Scan the entries below, and for each line that includes the word "lors", make a copy.

- [Given information]
★ ★ ★ ★

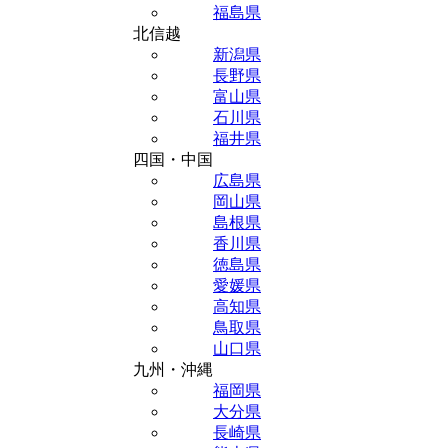
福島県
北信越
新潟県
長野県
富山県
石川県
福井県
四国・中国
広島県
岡山県
島根県
香川県
徳島県
愛媛県
高知県
鳥取県
山口県
九州・沖縄
福岡県
大分県
長崎県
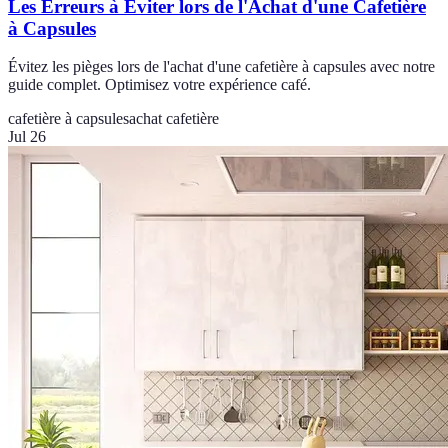
Les Erreurs à Éviter lors de l'Achat d'une Cafetière
à Capsules
Évitez les pièges lors de l'achat d'une cafetière à capsules avec notre
guide complet. Optimisez votre expérience café.
cafetière à capsules
achat cafetière
Jul 26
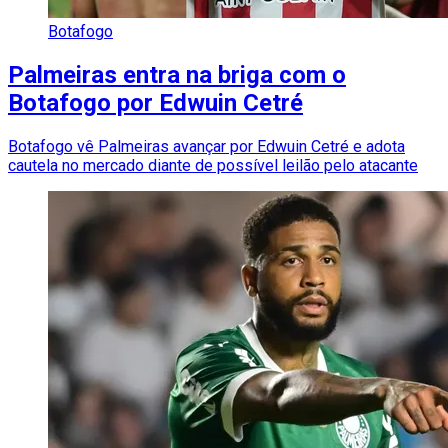
Botafogo
Palmeiras entra na briga com o
Botafogo por Edwuin Cetré
Botafogo vê Palmeiras avançar por Edwuin Cetré e adota
cautela no mercado diante de possível leilão pelo atacante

★ ★ ★ ★

- [Problem solution]
Les Erreurs à Éviter lors de l'Achat d'une Cafetière
Évitez les pièges lors de l'achat d'une cafetière à capsules avec notre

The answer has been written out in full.